◆ Description of the task
An exact copy of all the data is required, with pictures left out.

*** Listed entries Section Begins ***

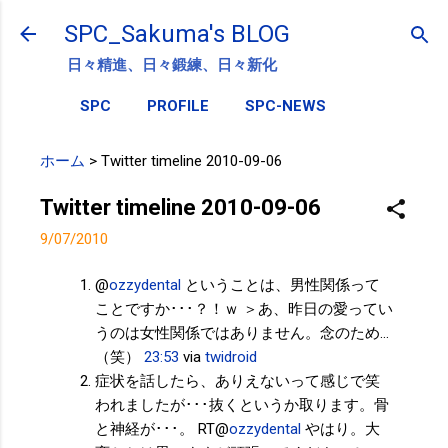
スキップしてメイン コンテンツに移動
SPC_Sakuma's BLOG
日々精進、日々鍛練、日々新化
SPC
PROFILE
SPC-NEWS
ホーム
>
Twitter timeline 2010-09-06
Twitter timeline 2010-09-06
9/07/2010
@
ozzydental
ということは、男性関係って
ことですか･･･？！ｗ ＞あ、昨日の愛ってい
うのは女性関係ではありません。念のため…
（笑）
23:53
via
twidroid
症状を話したら、ありえないって感じで笑
われましたが･･･抜くというか取ります。骨
と神経が･･･。 RT@
ozzydental
やはり。大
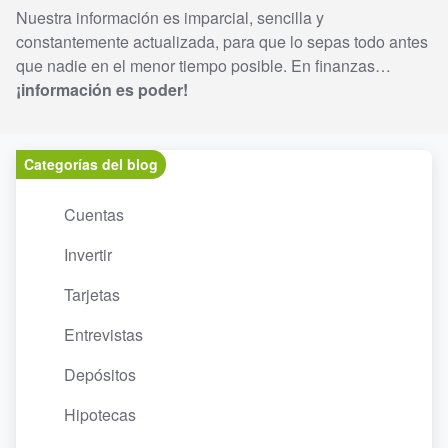
Nuestra información es imparcial, sencilla y
constantemente actualizada, para que lo sepas todo antes
que nadie en el menor tiempo posible. En finanzas…
¡información es poder!
Categorías del blog
Cuentas
Invertir
Tarjetas
Entrevistas
Depósitos
Hipotecas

*** Listed entries Section Ends ***

◆ Answer to this exercise
スキップしてメイン コンテンツに移動
SPC_Sakuma's BLOG
日々精進、日々鍛練、日々新化
SPC
PROFILE
SPC-NEWS
ホーム
>
Twitter timeline 2010-09-06
Twitter timeline 2010-09-06
9/07/2010
@
ozzydental
ということは、男性関係って
ことですか･･･？！ｗ ＞あ、昨日の愛ってい
うのは女性関係ではありません。念のため…
（笑）
23:53
via
twidroid
症状を話したら、ありえないって感じで笑
われましたが･･･抜くというか取ります。骨
と神経が･･･。 RT@
ozzydental
やはり。大
Nuestra información es imparcial, sencilla y
constantemente actualizada, para que lo sepas todo antes
que nadie en el menor tiempo posible. En finanzas…
¡información es poder!
Categorías del blog
Cuentas
Invertir
Tarjetas
Entrevistas
Depósitos
Hipotecas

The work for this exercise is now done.